You can add to a table of the player’s warnings, bans, kicks, etc.
Get the already existing one
add another one
so you could end up with something like:
local playerMod = {
[1] = {
--player's first warning data
},
[2] = {
--player's second warning data
}
}
If I don’t JSONEncode the table it gives me this error: DataStoreService: CantStoreValue: Cannot store Array in data store. Data stores can only accept valid UTF-8 characters. API: SetAsync, Data Store: DS_modLog2
Also can you tell me how I would check the datastore if there’s a already existing one so I could place a [1] or [2] after it so it doesnt replace it?
I believe the issue is that you’re trying to store DateTime.now() which is a DateTime (userdata) type. Instead you should try saving “DateTime.now().UnixTimestampMillis” which is a number type.
Like @MuPower said, you need to save it as a number. You could also try os.date(), but I don’t know if that’s a number or not.

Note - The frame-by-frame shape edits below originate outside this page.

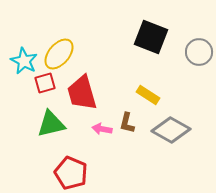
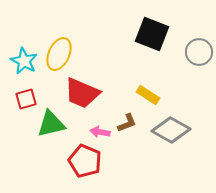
black square: moved 1 px right, 3 px up
yellow ellipse: rotated 16 degrees counterclockwise
red square: moved 19 px left, 16 px down
red trapezoid: rotated 51 degrees counterclockwise
brown L-shape: rotated 125 degrees counterclockwise
pink arrow: moved 2 px left, 3 px down
red pentagon: moved 14 px right, 12 px up
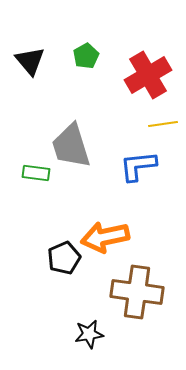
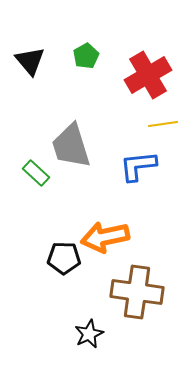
green rectangle: rotated 36 degrees clockwise
black pentagon: rotated 24 degrees clockwise
black star: rotated 16 degrees counterclockwise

You could also try paring it with tostring(), or have a go experimenting with os.time().
In terms of checking for a warning already, whenever you make the warning, try this:
local playerMod
local success, err = pcall(function()
playerMod = yourStore:GetAsync(key)
end)
if playerMod == nil then --first time
playerMod = {
[1] = { --set it as the first one
--your warning here
}
}
else --not first time
local alreadyExisting = #playerMod --get already existing warnings
local newIndex = alreadyExisting + 1 --create a new warning with the index after the existing ones
playerMod[newIndex] = { --write the warning in
--your warning here
}
end
--then, save it back to the store:
local success, err = pcall(function()
yourStore:SetAsync(key, playerMod)
end)
Firstly to store multiple data in a DataStore you can use scopes.

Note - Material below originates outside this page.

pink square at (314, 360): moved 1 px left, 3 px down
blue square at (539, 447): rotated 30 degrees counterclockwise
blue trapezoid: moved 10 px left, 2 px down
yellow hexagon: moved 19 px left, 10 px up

local DataStore1 = DataStoreService:GetDataStore("DataStore", "Scope1")
local DataStore2 = DataStoreService:GetDataStore("DataStore", "Scope2")

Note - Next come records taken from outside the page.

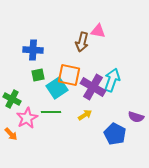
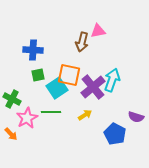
pink triangle: rotated 21 degrees counterclockwise
purple cross: rotated 20 degrees clockwise
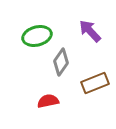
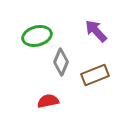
purple arrow: moved 6 px right
gray diamond: rotated 12 degrees counterclockwise
brown rectangle: moved 8 px up
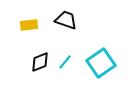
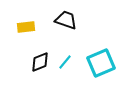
yellow rectangle: moved 3 px left, 2 px down
cyan square: rotated 12 degrees clockwise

Also you cannot store tables as values, you have to convert them to string using tostring() then assign as value.
To use them as table after you have to split the curly brackets then trim the whitespace. And convert it to a table splitting with commas (,).
To set a value to the latest index you can use table.insert() method. This will bind the data to latest index, if the table is empty then it will assign it to index of 1.
Oops! Kinda forgot about table.insert(). As for scopes, I don’t often use the other parts of the DataStore so I don’t really use them.
As for storing tables as values, I don’t really get what you’re trying to say, but I know that tables/dictionaries consisting of numbers, strings, and booleans can be saved.
I mean you can’t set a table instance as a value of DataStore. If you don’t understand what I mean by value then the output you get when you use DataStore:GetAsync() is the value, or you can call it data.
But if you still want to store a table inside a DataStore then you should use custom functions to serialize and deserialize.
Serialize is basically converting it to string and you can use built-in method
tostring({Value1, Value2, Value3})
will return below but as a string, so it won’t be a table anymore
{Value1, Value2, Value3}
Deserialize is basically converting string to table.
local function StringToTable(StringToConvert)
local OutputTable = {}
--Remote first curly bracket
StringToConvert = StringToConvert:sub(2, #StringToConvert)
--Remove last curly bracket
StringToConvert = StringToConvert:sub(1, #StringToConvert - 1)
--Trim whitespaces
StringToConvert = StringToConvert:gsub("%s+", "")
--Convert to table
for Value in string.gmatch(StringToConvert, "[^,]+") do
table.insert(OutputTable, Value)
end
return OutputTable
end
The function above works perfectly but it only can convert basic tables, so if your table will contain table values then it won’t work properly.
I know you can’t save a table of instances. You can save a table of booleans, strings, and numbers perfectly fine, so I don’t see the point in converting it to a string?